:: WHAT YOU NEED TO DO ::
Print every entry again exactly, with no pictures.

=== Begin Enclosure ===

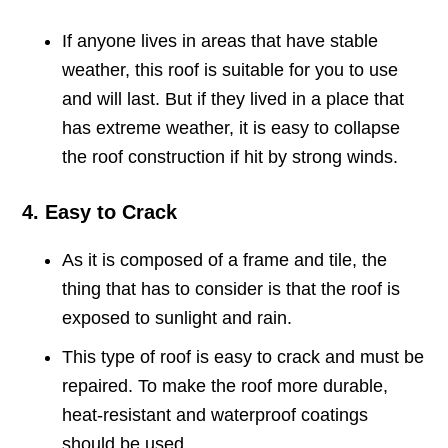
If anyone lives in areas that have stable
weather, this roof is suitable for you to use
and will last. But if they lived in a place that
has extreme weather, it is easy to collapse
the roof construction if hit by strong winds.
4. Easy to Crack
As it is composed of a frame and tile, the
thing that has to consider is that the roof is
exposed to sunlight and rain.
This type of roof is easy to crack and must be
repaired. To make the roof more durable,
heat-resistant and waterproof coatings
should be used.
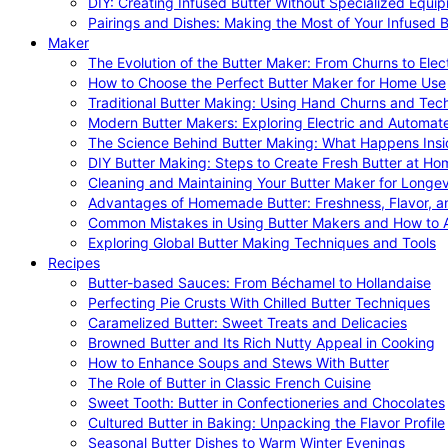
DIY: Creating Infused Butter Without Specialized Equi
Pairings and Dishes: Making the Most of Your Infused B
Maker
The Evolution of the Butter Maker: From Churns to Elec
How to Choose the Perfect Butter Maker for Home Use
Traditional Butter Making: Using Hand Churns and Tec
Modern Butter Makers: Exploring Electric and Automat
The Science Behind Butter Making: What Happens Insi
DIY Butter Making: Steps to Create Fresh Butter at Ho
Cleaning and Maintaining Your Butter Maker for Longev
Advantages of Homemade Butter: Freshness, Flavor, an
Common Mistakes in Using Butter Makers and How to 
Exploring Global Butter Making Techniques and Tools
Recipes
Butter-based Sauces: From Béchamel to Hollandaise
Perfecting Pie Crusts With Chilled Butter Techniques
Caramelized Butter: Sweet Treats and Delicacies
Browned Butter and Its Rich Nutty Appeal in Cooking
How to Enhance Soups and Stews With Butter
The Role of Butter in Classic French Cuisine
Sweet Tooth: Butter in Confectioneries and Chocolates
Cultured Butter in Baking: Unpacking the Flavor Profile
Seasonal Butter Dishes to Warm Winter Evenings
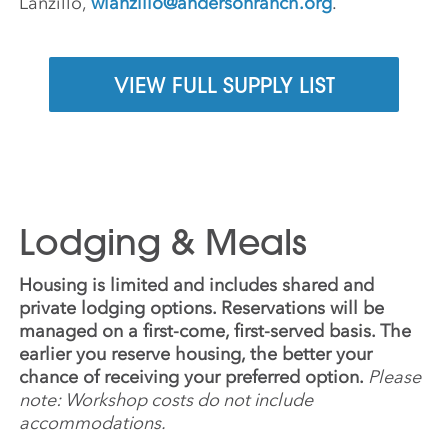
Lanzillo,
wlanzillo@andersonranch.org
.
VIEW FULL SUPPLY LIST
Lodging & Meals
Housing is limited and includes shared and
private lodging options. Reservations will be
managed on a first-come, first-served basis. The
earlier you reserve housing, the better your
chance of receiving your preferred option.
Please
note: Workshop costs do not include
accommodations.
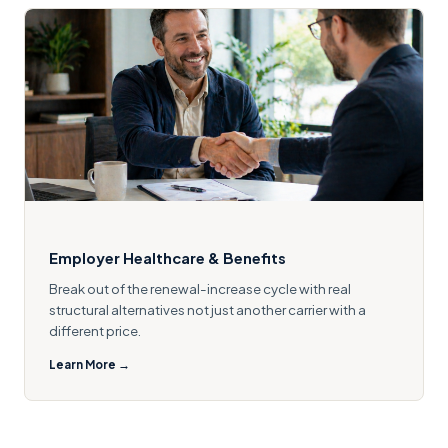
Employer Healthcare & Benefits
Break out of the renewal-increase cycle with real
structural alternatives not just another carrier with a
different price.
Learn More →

=== End Enclosure ===

:: EXERCISE RESPONSE ::
If anyone lives in areas that have stable
weather, this roof is suitable for you to use
and will last. But if they lived in a place that
has extreme weather, it is easy to collapse
the roof construction if hit by strong winds.
4. Easy to Crack
As it is composed of a frame and tile, the
thing that has to consider is that the roof is
exposed to sunlight and rain.
This type of roof is easy to crack and must be
repaired. To make the roof more durable,
heat-resistant and waterproof coatings
should be used.
DIY: Creating Infused Butter Without Specialized Equi
Pairings and Dishes: Making the Most of Your Infused B
Maker
The Evolution of the Butter Maker: From Churns to Elec
How to Choose the Perfect Butter Maker for Home Use
Traditional Butter Making: Using Hand Churns and Tec
Modern Butter Makers: Exploring Electric and Automat
The Science Behind Butter Making: What Happens Insi
DIY Butter Making: Steps to Create Fresh Butter at Ho
Cleaning and Maintaining Your Butter Maker for Longev
Advantages of Homemade Butter: Freshness, Flavor, an
Common Mistakes in Using Butter Makers and How to 
Exploring Global Butter Making Techniques and Tools
Recipes
Butter-based Sauces: From Béchamel to Hollandaise
Perfecting Pie Crusts With Chilled Butter Techniques
Caramelized Butter: Sweet Treats and Delicacies
Browned Butter and Its Rich Nutty Appeal in Cooking
How to Enhance Soups and Stews With Butter
The Role of Butter in Classic French Cuisine
Sweet Tooth: Butter in Confectioneries and Chocolates
Cultured Butter in Baking: Unpacking the Flavor Profile
Seasonal Butter Dishes to Warm Winter Evenings
Lanzillo,
wlanzillo@andersonranch.org
.
VIEW FULL SUPPLY LIST
Lodging & Meals
Housing is limited and includes shared and
private lodging options. Reservations will be
managed on a first-come, first-served basis. The
earlier you reserve housing, the better your
chance of receiving your preferred option.
Please
note: Workshop costs do not include
accommodations.
Employer Healthcare & Benefits
Break out of the renewal-increase cycle with real
structural alternatives not just another carrier with a
different price.
Learn More →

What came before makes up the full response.